Hopefully my bizarre logic makes some semblance of sense and will be helpful to some of you.
Again, this scale isn't necessarily a reflection of quality. I'm just trying to help describe the difference between Master of Reality, Jeff Beck-Truth and Yellow Submarine.

Groove Factor -
This too is a nebulous ephemeral cloudlike formation that probably only makes sense to me. I'm thinking of it basically like this: how much does the record jam or rock or groove. Is the band just slamming? Is there some indescribable intangible something that makes this album work? Can you feel the electricity emanating from the grooves or does it feel cold and stifled? I guess you could say this is partly execution or delivery. This is maybe the least helpful factor, but there are some albums that are great because the delivery is so heavy even though musically it maybe wouldn't rank quite as high.
I suppose I just wanted a way of highlighting the instances when I feel a real chemistry; when it feels like the stars have aligned for certain albums and bands at certain times more than anything else. Led Zeppelin IV is a good example. Not only is the groove that is being laid down by John Bonham and John Paul Jones throughout just sick, but the album as a whole is otherworldy genius. The stars aligned and everything fell into place perfectly for that album.
The first 3 Cactus albums have some serious groove and chemistry goin' on. They have a very live feel to them.
Yeah I know, this is a very subjective category.

and lastly:

Dig It: This is simply how much I like the album.

Here's a few well known albums rated with the system to give you some insight into my thinking:

Black Sabbath - Paranoid
Riff Density 10

Riff Caliber 10
Post Blues Factor 10
Groove Factor 9
Dig It 10

Led Zeppelin - II
Riff Density 6
Riff Caliber 9
Post Blues Factor 8
Groove Factor 8
Dig It 9

Led Zeppelin - III
Riff Density 4
Riff Caliber 7
Post Blues Factor 7
Groove Factor 6
Dig It 6

ZZ Top - First Album
Riff Density 9
Riff Caliber 10
Post Blues Factor 9
Groove Factor 10
Dig It 10

Free - Tons of Sobs
Riff Density 6
Riff Caliber 7
Post Blues Factor 6
Groove Factor 7
Dig It 8


Zischkale said...

Iron Claw - S/T

Riff Density 8
Riff Caliber 7
Post Blues Factor 10
Groove Factor 7
Dig It 8

Wo Fat said...

Hmm... I just recently got a copy of the Iron Claw, but haven't given it full attention yet. Let me get back to you and see if we're in agreement.

Zischkale said...

Haha, I might have rated it a little high, but I really was blown away by the early tracks. They work pretty well, despite zero production (the liner notes state the band kept being denied the volume they wanted).

The album as a whole spans a few years, so that provides some good variety, but there are some pretty bad timing issues in a few places.
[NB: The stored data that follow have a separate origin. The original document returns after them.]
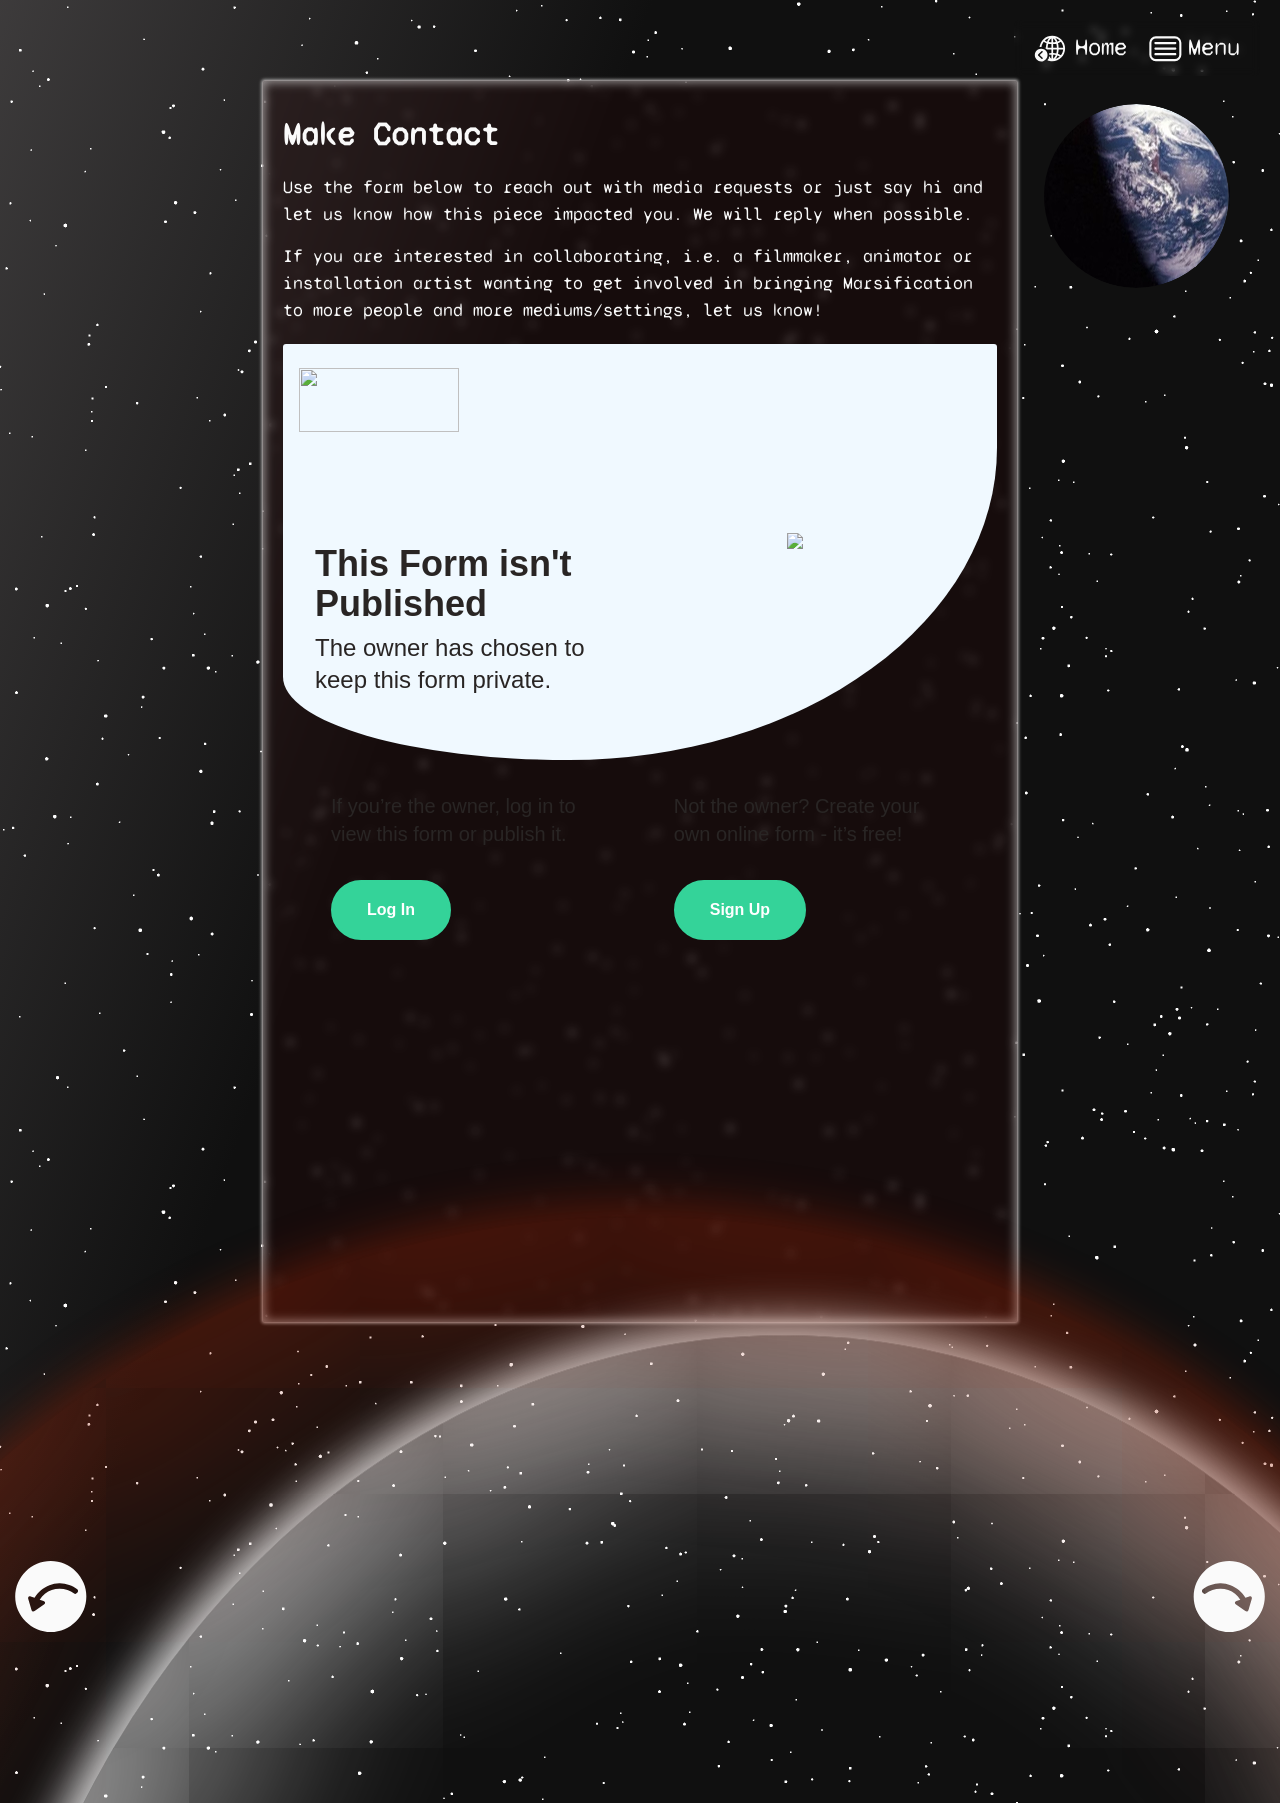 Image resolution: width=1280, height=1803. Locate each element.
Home (1080, 48)
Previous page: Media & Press (40, 1596)
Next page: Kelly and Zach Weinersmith (1230, 1596)
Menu (1193, 48) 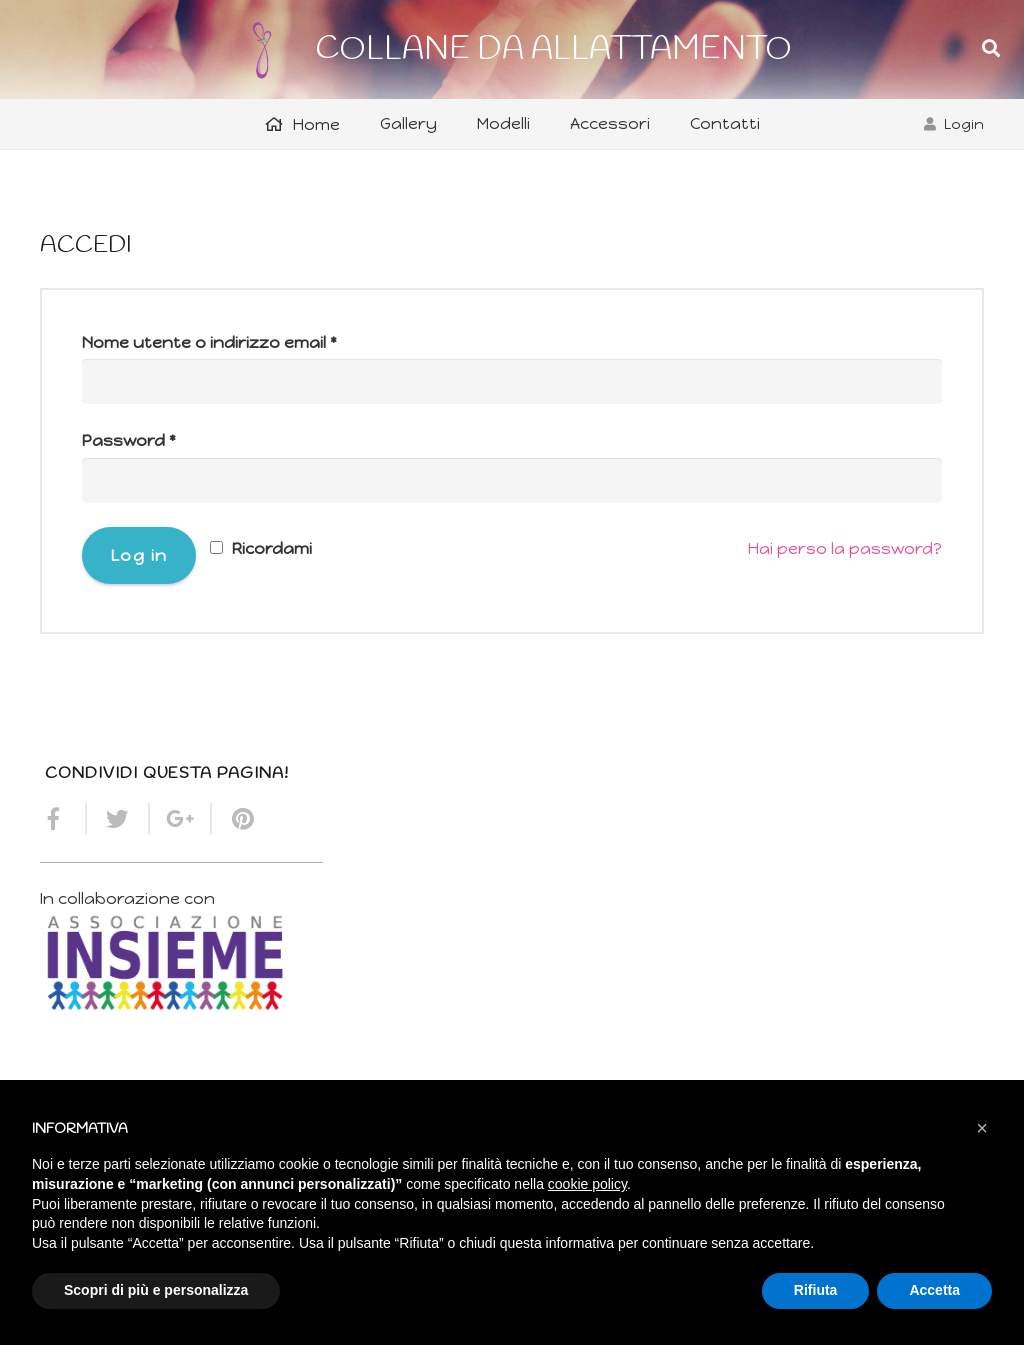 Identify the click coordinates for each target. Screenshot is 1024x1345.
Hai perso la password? (845, 548)
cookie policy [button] (587, 1184)
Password (129, 440)
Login (964, 124)
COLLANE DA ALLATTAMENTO (553, 49)
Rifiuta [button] (816, 1290)
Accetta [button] (934, 1290)
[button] (982, 1128)
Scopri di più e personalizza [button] (156, 1290)
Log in (139, 555)
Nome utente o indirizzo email (209, 342) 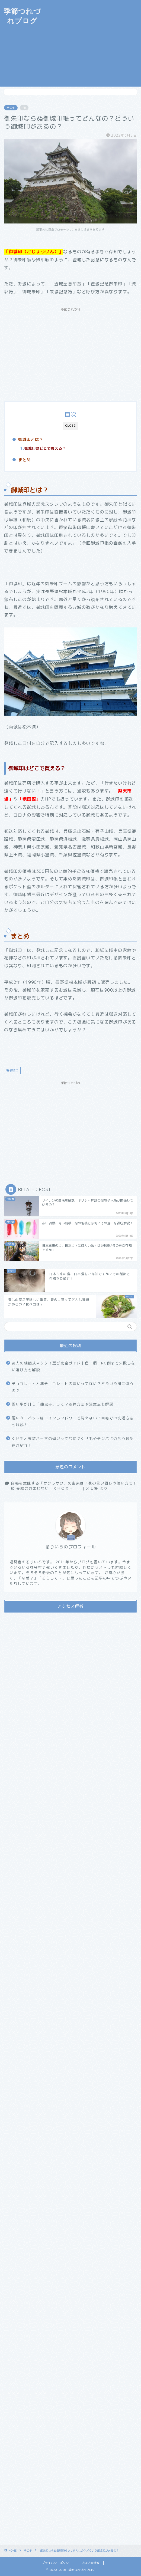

Fun listen, though, and many worth revisiting.

That opening riff to "Pavement Artist" kicks.

Rockspeny said...

OK, goddit, cool system, my mind has been opened...

Liquidgreggy said...

You have to Check out/Rate the first self titled 'Kamchatka' Album. I am sure there is a 10 for post Blues and Groove factor in there.

Wo Fat said...

Hmm...I don't have the Kamchatka album. I am intrigued. I will have to search it out.